Entries provided:

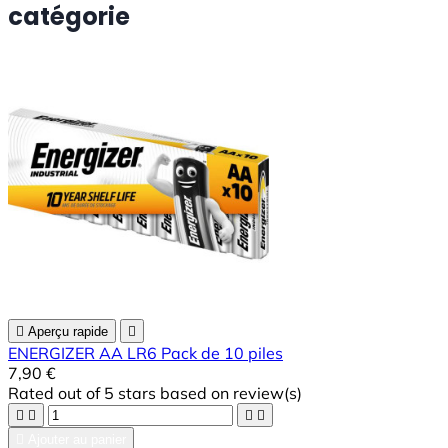
catégorie

Aperçu rapide

ENERGIZER AA LR6 Pack de 10 piles
7,90 €
Rated
out of 5 stars based on
review(s)





Ajouter au panier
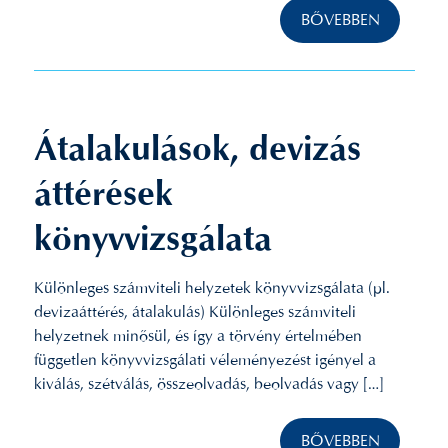
BŐVEBBEN
Átalakulások, devizás
áttérések
könyvvizsgálata
Különleges számviteli helyzetek könyvvizsgálata (pl.
devizaáttérés, átalakulás) Különleges számviteli
helyzetnek minősül, és így a törvény értelmében
független könyvvizsgálati véleményezést igényel a
kiválás, szétválás, összeolvadás, beolvadás vagy […]
BŐVEBBEN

Action item:
Retype exactly. Include each line from the start of the material through the line holding "független könyvvizsgálati véleményezést", and leave the pictures out.

Task result:
catégorie

Aperçu rapide

ENERGIZER AA LR6 Pack de 10 piles
7,90 €
Rated
out of 5 stars based on
review(s)





Ajouter au panier
BŐVEBBEN
Átalakulások, devizás
áttérések
könyvvizsgálata
Különleges számviteli helyzetek könyvvizsgálata (pl.
devizaáttérés, átalakulás) Különleges számviteli
helyzetnek minősül, és így a törvény értelmében
független könyvvizsgálati véleményezést igényel a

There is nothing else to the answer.